Our 850 Sportswagon was powered by a turbocharged, 222-hp, 20valve engine. So when we say this baby hauled, we don't just mean groceries. Yet, make no mistake: This wasn't abrupt, whiplash-inducing acceleration. Whether we were going from a standing stop or accelerating quickly on a freeway entrance ramp, the 850 Sportswagon's power was understated-like the proverbial iron fist in a velvet glove. The five-cylinder engine pumped out 222 hp at 5,200 rpm, with a nearly flat torque curve (221 pound-feet at 2,100 rpm).
The turbocharged engine came with an automatic transmission that allowed our driver to select from one of three driving modes: The economy mode shifted subtly at lower rpm levels, the sport mode shifted more assertively at higher rpms for maximum performance, and the aforementioned winter mode forced the transmission to start in third gear, limiting the torque availability and wheel spin on slippery surfaces.
This all means that the 850 Sportswagon handled beautifully.

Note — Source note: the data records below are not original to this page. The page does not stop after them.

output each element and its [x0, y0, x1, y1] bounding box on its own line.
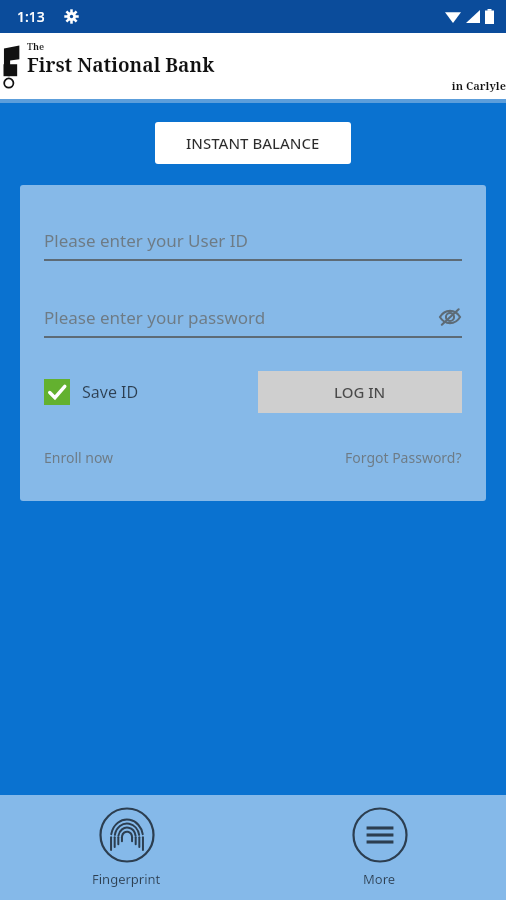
staticText: Save ID	[82, 381, 139, 403]
other: Show password	[438, 305, 462, 329]
staticText: in Carlyle	[27, 78, 506, 93]
button[interactable]: Please enter your User ID	[44, 229, 462, 261]
staticText: The	[27, 40, 45, 52]
button[interactable]: More	[253, 807, 506, 888]
button[interactable]: Fingerprint	[0, 807, 253, 888]
button[interactable]: Forgot Password?	[345, 448, 462, 467]
button[interactable]: Please enter your password	[44, 305, 462, 338]
button[interactable]: LOG IN	[258, 371, 462, 413]
button[interactable]: INSTANT BALANCE	[155, 122, 351, 164]
staticText: More	[363, 870, 396, 888]
button[interactable]: Save ID	[44, 379, 139, 405]
staticText: Please enter your password	[44, 306, 266, 329]
staticText: First National Bank	[27, 52, 215, 78]
staticText: 1:13	[17, 7, 45, 26]
staticText: Fingerprint	[92, 870, 161, 888]
staticText: Please enter your User ID	[44, 229, 248, 252]
staticText: INSTANT BALANCE	[186, 133, 320, 153]
staticText: LOG IN	[334, 382, 386, 402]
button[interactable]: Enroll now	[44, 448, 114, 467]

Volvo engineers tweaked their Patented Delta Link semi-independent rear suspension, firming up the springs, shock settings and sway bars. The result was sure, responsive steering and a maneuverability that had us darting in and out of traffic like a rabbit. Even when negotiating hard corners, the 850 hugged the road without compromising the ride that could best be described as dreamy.
When you're spending $34,335 for a vehicle, you're clearly in a position to ask for something special. You say you want sports-car performance and a land-yacht ride, combined with the roominess of a wagon? With the Volvo 850 Sportswagon, you just might get it all.
What we found most striking about the 850 Sportswagon-remember, this is a station wagon, after all-was its 7-second 0 to 60-mph acceleration, which left many sedans and coupes choking on its dust.
Obviously, most wagon buyers aren't looking to light up their tires on the way to the kids' hockey practice. But for dads and moms whose unruly broods haven't dampened their yearning for power in the pedal, the 850 Sportswagon may be just the ticket.